ANR basics

The monitoring principle of ANR (Application Not Responding) is essentially a message mechanism. A delay message is set and the ANR is triggered if the timeout is Not removed. The specific logical processing is performed on the system server, including sending timeout messages, removing timeout messages, processing timeout messages and displaying ANR pop-up boxes. For app, ANR is triggered when the main thread is blocked.

classification

In many cases, the ANR has nothing to do with the component being executed (ContentProvider, Broadcast, Service) itself.

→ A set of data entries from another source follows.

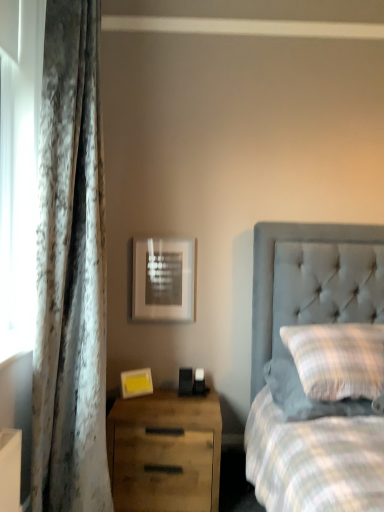 Question: Are matte silver picture frame at upper center, which ranks as the 2th picture frame in front-to-back order, and wooden drawer at lower left located far from each other?

Choices:
 (A) no
 (B) yes

Answer: (A)

Question: Does matte silver picture frame at upper center, the 1th picture frame when ordered from top to bottom, appear on the right side of wooden drawer at lower left?

Choices:
 (A) yes
 (B) no

Answer: (B)

Question: Is matte silver picture frame at upper center, which ranks as the 2th picture frame in front-to-back order, behind wooden drawer at lower left?

Choices:
 (A) yes
 (B) no

Answer: (A)

Question: Is matte silver picture frame at upper center, the 1th picture frame in the back-to-front sequence, at the left side of wooden drawer at lower left?

Choices:
 (A) no
 (B) yes

Answer: (B)

Question: Does matte silver picture frame at upper center, the 1th picture frame when ordered from top to bottom, have a greater width compared to wooden drawer at lower left?

Choices:
 (A) yes
 (B) no

Answer: (B)

Question: Is plaid fabric pillow at right spatially inside yellow matte picture frame at lower left, arranged as the 1th picture frame when viewed from the front, or outside of it?

Choices:
 (A) outside
 (B) inside

Answer: (A)

Question: Based on their positions, is plaid fabric pillow at right located to the left or right of yellow matte picture frame at lower left, acting as the first picture frame starting from the bottom?

Choices:
 (A) left
 (B) right

Answer: (B)

Question: From a real-world perspective, is plaid fabric pillow at right positioned above or below yellow matte picture frame at lower left, arranged as the 1th picture frame when viewed from the front?

Choices:
 (A) below
 (B) above

Answer: (B)

Question: Based on their sizes in the image, would you say plaid fabric pillow at right is bigger or smaller than yellow matte picture frame at lower left, acting as the first picture frame starting from the bottom?

Choices:
 (A) big
 (B) small

Answer: (A)

Question: From a real-world perspective, is matte silver picture frame at upper center, the 1th picture frame when ordered from top to bottom, above or below yellow matte picture frame at lower left, arranged as the 1th picture frame when viewed from the front?

Choices:
 (A) below
 (B) above

Answer: (B)

Question: From the image's perspective, is matte silver picture frame at upper center, which ranks as the 2th picture frame in front-to-back order, positioned above or below yellow matte picture frame at lower left, acting as the first picture frame starting from the bottom?

Choices:
 (A) below
 (B) above

Answer: (B)

Question: Considering the relative positions of matte silver picture frame at upper center, the 1th picture frame in the back-to-front sequence, and yellow matte picture frame at lower left, acting as the first picture frame starting from the bottom, in the image provided, is matte silver picture frame at upper center, the 1th picture frame in the back-to-front sequence, to the left or to the right of yellow matte picture frame at lower left, acting as the first picture frame starting from the bottom,?

Choices:
 (A) right
 (B) left

Answer: (A)

Question: Is matte silver picture frame at upper center, the 1th picture frame when ordered from top to bottom, wider or thinner than yellow matte picture frame at lower left, acting as the second picture frame starting from the back?

Choices:
 (A) thin
 (B) wide

Answer: (A)

Question: Is wooden drawer at lower left inside the boundaries of matte silver picture frame at upper center, the 1th picture frame in the back-to-front sequence, or outside?

Choices:
 (A) outside
 (B) inside

Answer: (A)

Question: Relative to matte silver picture frame at upper center, which ranks as the 2th picture frame in front-to-back order, is wooden drawer at lower left in front or behind?

Choices:
 (A) behind
 (B) front

Answer: (B) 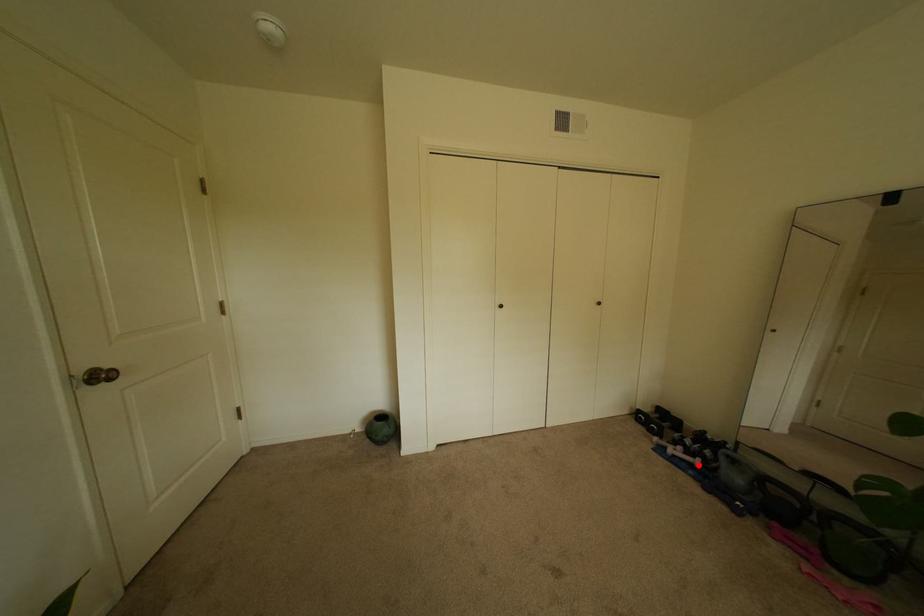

  1. Service ANR: Foreground 20s, background 200s; StartForeground timeout 10 s
  2. Broadcast ANR: 10s in the foreground and 60s in the background
  3. Input ANR: The button or touch event will not respond within 5s
  4. ContentProvider ANR: 10s, rare

Common reasons for

  1. Main thread Binder time
  2. Main thread I/O time
  3. A deadlock
  4. The lock time of the main thread
  5. Slow activity Resume/slow focus window switch (for Input ANR)
  6. The main thread has too many messages to execute, causing the corresponding component message execution delay.
  7. The execution of messages in front of the main thread takes time, causing subsequent messages to delay.
  8. It depends on the state of the phone, memory/CPU, etc
  9. StartForeground not executed in onStartCommand of Service

How to analyze

steps

  1. Determine basic information about anR

First search am_anr to determine anR occurrence time, type, timeout, process, etc.

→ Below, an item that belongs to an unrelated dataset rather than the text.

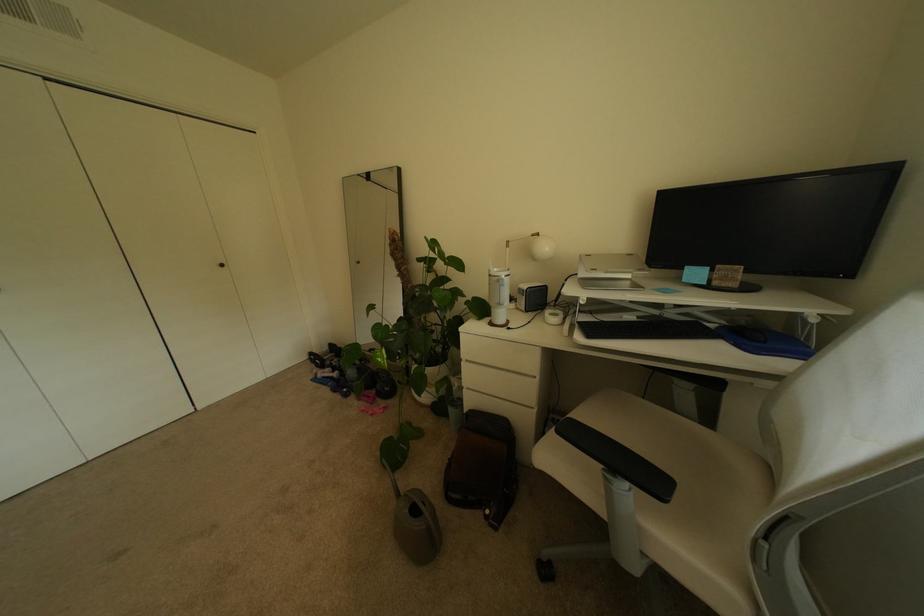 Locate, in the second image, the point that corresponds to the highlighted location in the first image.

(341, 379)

03-04 13:45:03.781 1000 1199 14667 I am_anr: [0, 0290 com. Android systemui, 551042573, Input dispatching timed out (StatusBar, b49ba2b StatusBar (server) is not responding. Waited 8001ms for MotionEvent(action=DOWN))]

  1. View the traces file

Check the traces file for the corresponding process and point in time in /data/anr. If it is clear that the main thread is Blocked and takes a long time to cut utM/STM, use the stack to determine the cause.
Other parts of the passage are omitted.